Maksymilian siada na łóżku okrytym kremową narzutą i gestem zachęca żebym zajęła miejsce obok niego. Robię to aczkolwiek z lekkim wahaniem.
- O czym chcesz rozmawiać?- pytam żeby przerwać ciszę.
- Chcę cię przeprosić. Od początku robiłem wszytko żeby Hayden był o ciebie zazdrosny. Myślałem, że to go zmotywuje do działania...że dzięki temu będziecie razem...
- W porządku. Skąd mogłeś wiedzieć, że nic z tego nie będzie. Nie jestem już zła. Tak myślę.
- Naprawdę?- pyta zaskoczony.
- Naprawdę. Tylko nie rób czegoś podobnego nigdy więcej.
Maksymilian wzdycha zaglądając mi głęboko w oczy.
- Obiecam ci to jeśli spojrzysz mi prosto w oczy i powiesz, że nie kochasz mojego brata- mówi. Zmuszam się do wytrzymania jego twardego spojrzenia. Muszę to zrobić jeśli chcę żeby Maksymilian mi uwierzył. Tyle, że w ten sposób wbiję sobie kolejny nóż w serce. Przełykam głośno ślinę i otwieram usta żeby wypowiedzieć to kłamstwo:
- Nie kocham go- sama sobie nie jestem w stanie uwierzyć. Byłabym w szoku gdyby Maksymilian, który zna mnie wystarczająco dobrze, dał wiarę moim słowom. Dlatego jego reakcja jest oczywista.
- Kogo chcesz oszukać?- drwi zrywając się na równe nogi.- To oczywiste, że jesteś w nim zakochana. Może nawet tak bardzo jak on w tobie.
- Nie!- wybucham zbyt nagle. Łzy zaczynają napływać mi do oczu. Wszytko idzie nie tak jak powinno.
- Kochasz go!- powtarza Maks nie spuszczając ze mnie wzroku. Kocham go tak bardzo, że to aż boli, a myśl o tym, że nie mogę z nim być sprawia, że mam ochotę zasnąć i nie obudzić się nic więcej.
- Żyjesz złudzeniami Maks. Nie czuję do Haydena nic poza cieniem sympatii. Jak mogłabym pokochać kogoś tak aroganckiego i zuchwałego jak on?
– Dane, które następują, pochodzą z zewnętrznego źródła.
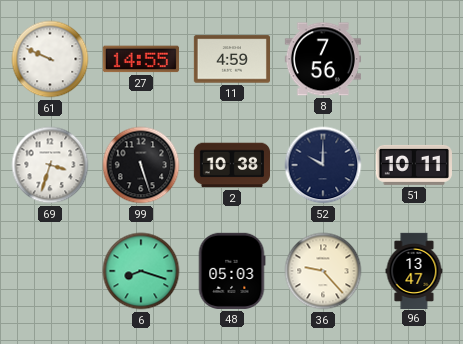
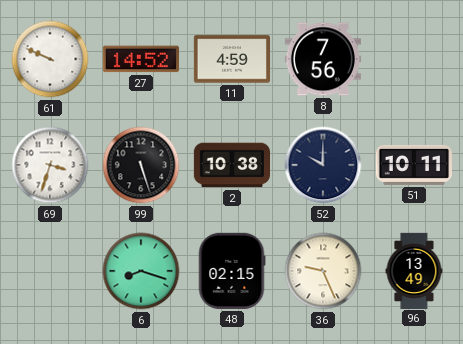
27: 14:55 -> 14:52
48: 05:03 -> 02:15
36: 9:23 -> 9:26
96: 13:47 -> 13:49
- Widzę, że nadal chcesz obstawiać przy swoim- kpi.- W takim razie wiadomość, którą mam ci do przekazania nie powinna być dla ciebie przykra.
Podnoszę wzrok żeby wyczytać w jego oczach co ma na myśli.
- Hayden uległ radzie i zgodził się ożenić z wybraną przez nich kandydatką- mówi. Jego słowa docierają do mnie z dużym opóźnieniem. To nie prawda. Mam ochotę wykrzyczeć, że to nie może być prawdą ale nie mam żadnych praw żeby to zrobić. Straciłam je podczas pamiętnej rozmowy z Haydenem.
- Hayden ożeni się z dziewczyną, której nawet nie zna i to już w przyszłym miesiącu. Zamierzasz coś z tym zrobić czy będziesz patrzeć jak rujnuje swoje szczęście i do końca życia żałować, że nic nie zrobiłaś?
No właśnie. Powinnam się poddać? Czy jest jeszcze szansa?

Rozdział zapewne zawiera jakieś błędy gdyż jest niesprawdzony.